_YOUR TASK_: Starting from the line with "individual e acesso" and going up to and including the line with "هل فقدت كلمة مرورك؟", copy the listing below exactly. Leave all images out.

_PROVIDED INFORMATION_:
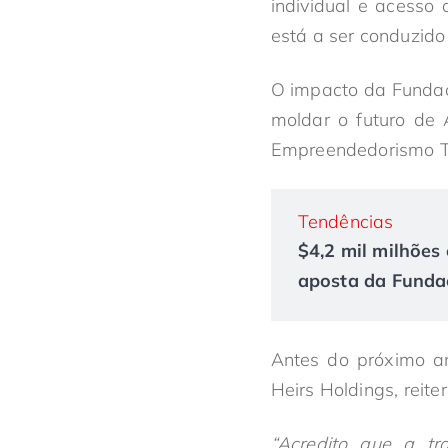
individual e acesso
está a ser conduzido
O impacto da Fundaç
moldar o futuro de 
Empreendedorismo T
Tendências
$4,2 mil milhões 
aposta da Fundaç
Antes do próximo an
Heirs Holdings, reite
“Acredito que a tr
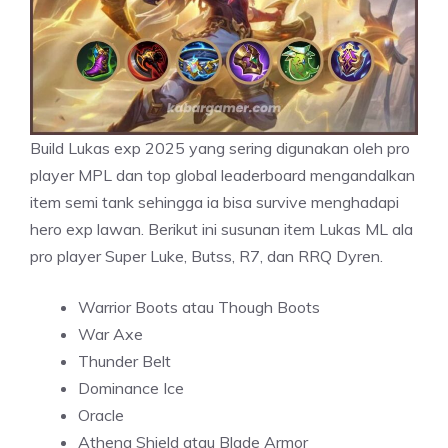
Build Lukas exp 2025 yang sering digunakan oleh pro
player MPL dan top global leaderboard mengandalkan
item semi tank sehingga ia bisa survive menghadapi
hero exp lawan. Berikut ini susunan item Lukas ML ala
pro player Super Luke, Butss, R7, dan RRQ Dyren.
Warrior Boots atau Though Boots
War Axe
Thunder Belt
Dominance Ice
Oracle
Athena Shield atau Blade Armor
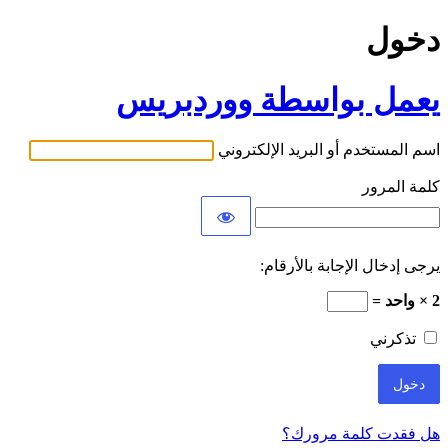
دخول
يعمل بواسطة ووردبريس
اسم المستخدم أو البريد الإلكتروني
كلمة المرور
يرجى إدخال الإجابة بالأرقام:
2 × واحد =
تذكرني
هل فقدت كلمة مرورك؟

...

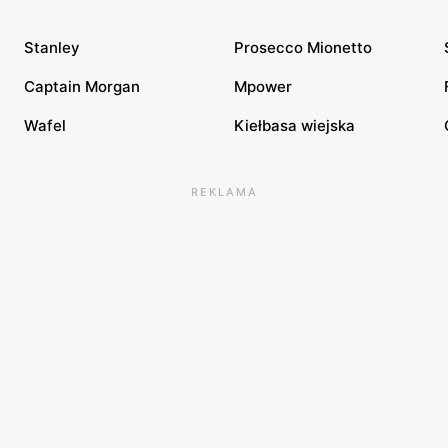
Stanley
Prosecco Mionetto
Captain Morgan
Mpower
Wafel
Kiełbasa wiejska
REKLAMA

_RESPONSE TO THIS EXERCISE_:
individual e acesso
está a ser conduzido
O impacto da Fundaç
moldar o futuro de 
Empreendedorismo T
Tendências
$4,2 mil milhões 
aposta da Fundaç
Antes do próximo an
Heirs Holdings, reite
“Acredito que a tr
Build Lukas exp 2025 yang sering digunakan oleh pro
player MPL dan top global leaderboard mengandalkan
item semi tank sehingga ia bisa survive menghadapi
hero exp lawan. Berikut ini susunan item Lukas ML ala
pro player Super Luke, Butss, R7, dan RRQ Dyren.
Warrior Boots atau Though Boots
War Axe
Thunder Belt
Dominance Ice
Oracle
Athena Shield atau Blade Armor
دخول
يعمل بواسطة ووردبريس
اسم المستخدم أو البريد الإلكتروني
كلمة المرور
يرجى إدخال الإجابة بالأرقام:
2 × واحد =
تذكرني
هل فقدت كلمة مرورك؟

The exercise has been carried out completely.